The Omega Speedmaster is Steeped in History

Omega Speedmaster

Few watches have kept enthusiasts excited for as long as the Omega Speedmaster has, and few have the history and legacy. Though it started life as a motorsport-related timepiece, the Speedmaster earned its iconic “Moonwatch” nickname in 1962 when astronaut Walter Schirra wore one on a Mercury mission.

Today, Omega makes a dizzying number of special editions, limited models, and themed models with ties to sport and racing. The original is still on sale, however, and remains one of the most affordable and wearable models in Omega’s vast catalog. 

Omega Speedmaster

The Speedmaster Professional honors its heritage by retaining a hand-wound movement and unique Hesalite crystal.

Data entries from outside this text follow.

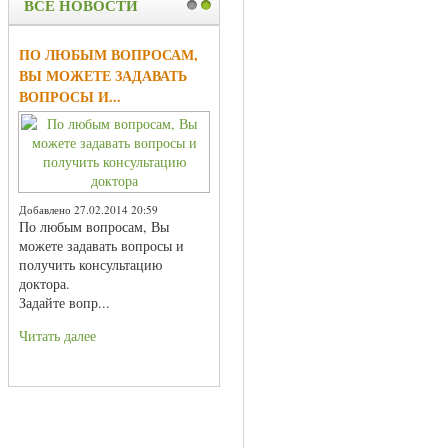
ВСЕ НОВОСТИ
1
2
ПО ЛЮБЫМ ВОПРОСАМ,
ВЫ МОЖЕТЕ ЗАДАВАТЬ
ВОПРОСЫ И...
Добавлено 27.02.2014 20:59
По любым вопросам, Вы
можете задавать вопросы и
получить консультацию
доктора.
Задайте вопр...
Читать далее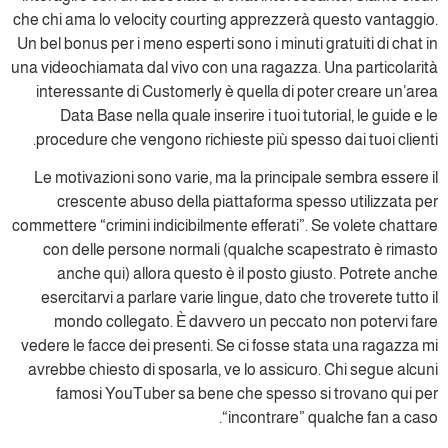
che chi ama lo velocity courting apprezzerà questo vantaggio.
Un bel bonus per i meno esperti sono i minuti gratuiti di chat in
una videochiamata dal vivo con una ragazza. Una particolarità
interessante di Customerly è quella di poter creare un’area
Data Base nella quale inserire i tuoi tutorial, le guide e le
procedure che vengono richieste più spesso dai tuoi clienti.
Le motivazioni sono varie, ma la principale sembra essere il
crescente abuso della piattaforma spesso utilizzata per
commettere “crimini indicibilmente efferati”. Se volete chattare
con delle persone normali (qualche scapestrato è rimasto
anche qui) allora questo è il posto giusto. Potrete anche
esercitarvi a parlare varie lingue, dato che troverete tutto il
mondo collegato. È davvero un peccato non potervi fare
vedere le facce dei presenti. Se ci fosse stata una ragazza mi
avrebbe chiesto di sposarla, ve lo assicuro. Chi segue alcuni
famosi YouTuber sa bene che spesso si trovano qui per
“incontrare” qualche fan a caso.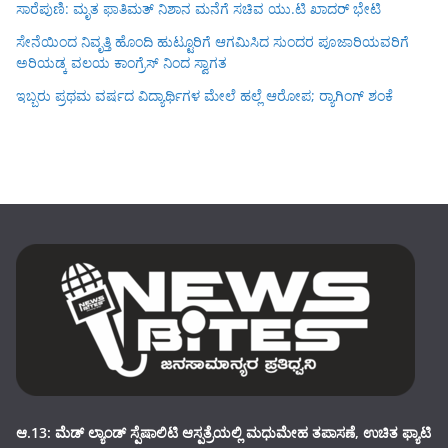
ಸಾರೆಪುಣಿ: ಮೃತ ಫಾತಿಮತ್ ನಿಶಾನ ಮನೆಗೆ ಸಚಿವ ಯು.ಟಿ ಖಾದರ್ ಭೇಟಿ
ಸೇನೆಯಿಂದ ನಿವೃತ್ತಿ ಹೊಂದಿ ಹುಟ್ಟೂರಿಗೆ ಆಗಮಿಸಿದ ಸುಂದರ ಪೂಜಾರಿಯವರಿಗೆ
ಅರಿಯಡ್ಕ ವಲಯ ಕಾಂಗ್ರೆಸ್ ನಿಂದ ಸ್ವಾಗತ
ಇಬ್ಬರು ಪ್ರಥಮ ವರ್ಷದ ವಿದ್ಯಾರ್ಥಿಗಳ ಮೇಲೆ ಹಲ್ಲೆ ಆರೋಪ; ರ‍್ಯಾಗಿಂಗ್ ಶಂಕೆ
ಆ.13: ಮೆಡ್ ಲ್ಯಾಂಡ್ ಸ್ಪೆಷಾಲಿಟಿ ಆಸ್ಪತ್ರೆಯಲ್ಲಿ ಮಧುಮೇಹ ತಪಾಸಣೆ, ಉಚಿತ ಫ್ಯಾಟಿ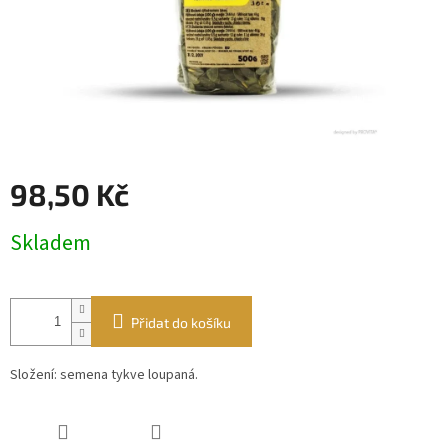
98,50 Kč
Měrná
Skladem
cena:
Přidat do košíku
Složení: semena tykve loupaná.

The Omega 1861 movement offers a 48-hour power reserve, so you won’t have to wind the watch every day. Hesalite, a brand name for what is essentially plexiglass, was used to avoid the risk of shattered glass or crystal in space. Omega still uses the material today, which gives the Speedmaster Professional a unique vintage look.

Some variants come in case sizes that exceed 44mm, but the classic 42mm size is still alive and kicking. Stainless steel is the traditional Speedmaster metal, but Omega offers precious metal options for those wanting more flash. At the same time, the Speedmaster isn’t a water sports watch, as it only offers a water resistance of 50m/167 feet. 

Omega Speedmaster

If you’re shopping for an Omega Speedmaster Professional today, you have a few options. Omega has made the watch with a sapphire caseback or solid caseback in recent years, and the “sapphire sandwich” models tend to be more desirable. You also have a choice between a strap or bracelet, though it’s always advisable to get the bracelet up front to save money buying one separately later.